И тут же Митя узнает от прокурора, что Смердякова нашли в припадке падучей, что он чуть ли не при смерти и, следовательно, убийцей быть не мог.
«— Ну, в таком случае отца чёрт убил!»3 — сорвалось вдруг у Мити, как будто он даже до сей минуты спрашивал все себя: «Смердяков или не Смердяков?»
Это «чёрт убил» сказано Митей как будто в сердцах, но почему-то тема о чёрте — виновнике убийства развивается Митей и дальше, ибо на вопрос следователя об окровавленных [кровью слуги Григория] руках Мити:
«— А руки все еще не подумали вымыть <…>? Не опасались, стало быть, подозрений?»
Митя отвечает:
«— Каких таких подозрений? <…> Ведь если бы не случай с отцом, ведь вы бы ничего не узнали и сюда не прибыли. О, это чёрт сделал, чёрт отца убил, через чёрта и вы так скоро узнали! Как сюда-то так скоро поспели? Диво, фантазия!»4
И впрямь, диво! Оказывается: чёрт не только убил, но он еще и направил следственные власти по следам Мити, мнимого убийцы, очевидно с той целью, чтобы замести следы и обвинить невинного.

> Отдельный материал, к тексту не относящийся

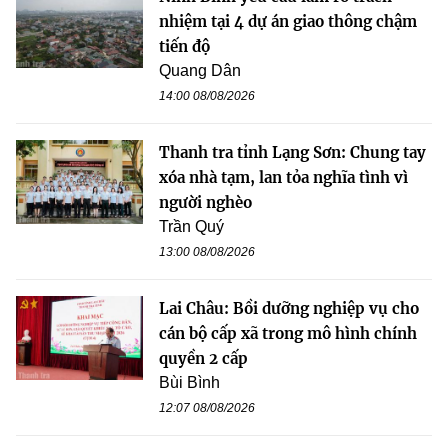
nhiệm tại 4 dự án giao thông chậm
tiến độ
Quang Dân
14:00 08/08/2026
Thanh tra tỉnh Lạng Sơn: Chung tay
xóa nhà tạm, lan tỏa nghĩa tình vì
người nghèo
Trần Quý
13:00 08/08/2026
Lai Châu: Bồi dưỡng nghiệp vụ cho
cán bộ cấp xã trong mô hình chính
quyền 2 cấp
Bùi Bình
12:07 08/08/2026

Конечно, эти слова сорвались у Мити от недоумения: он-то знает, что не он убил отца.
«— Я не убил, не убил, не убил! Слышите, прокурор: не убил!» — надрывно звучит его голос.
Но и не Смердяков убил, утверждает он.
Тогда кто же?..
Над загадкой «кто убил?» мучается и Катерина Ивановна, невеста Дмитрия. Неужели Митя убил?!..
«— Да убил ли он? Он ли убил?» — верит и не верит она, ибо тут же говорит Ивану:
«— Это ты, ты убедил меня, что он отцеубийца. Я только тебе и поверила»5.
И Алеша, младший сын Федора Павловича, слышит от Ивана, мучающегося страшной мыслью об отцеубийстве, что именно Митя — убийца и изверг. Иван даже ссылается при этом на один документ — на письмо Мити к Катерине Ивановне, — «математически подтверждающее», что убийца именно Митя.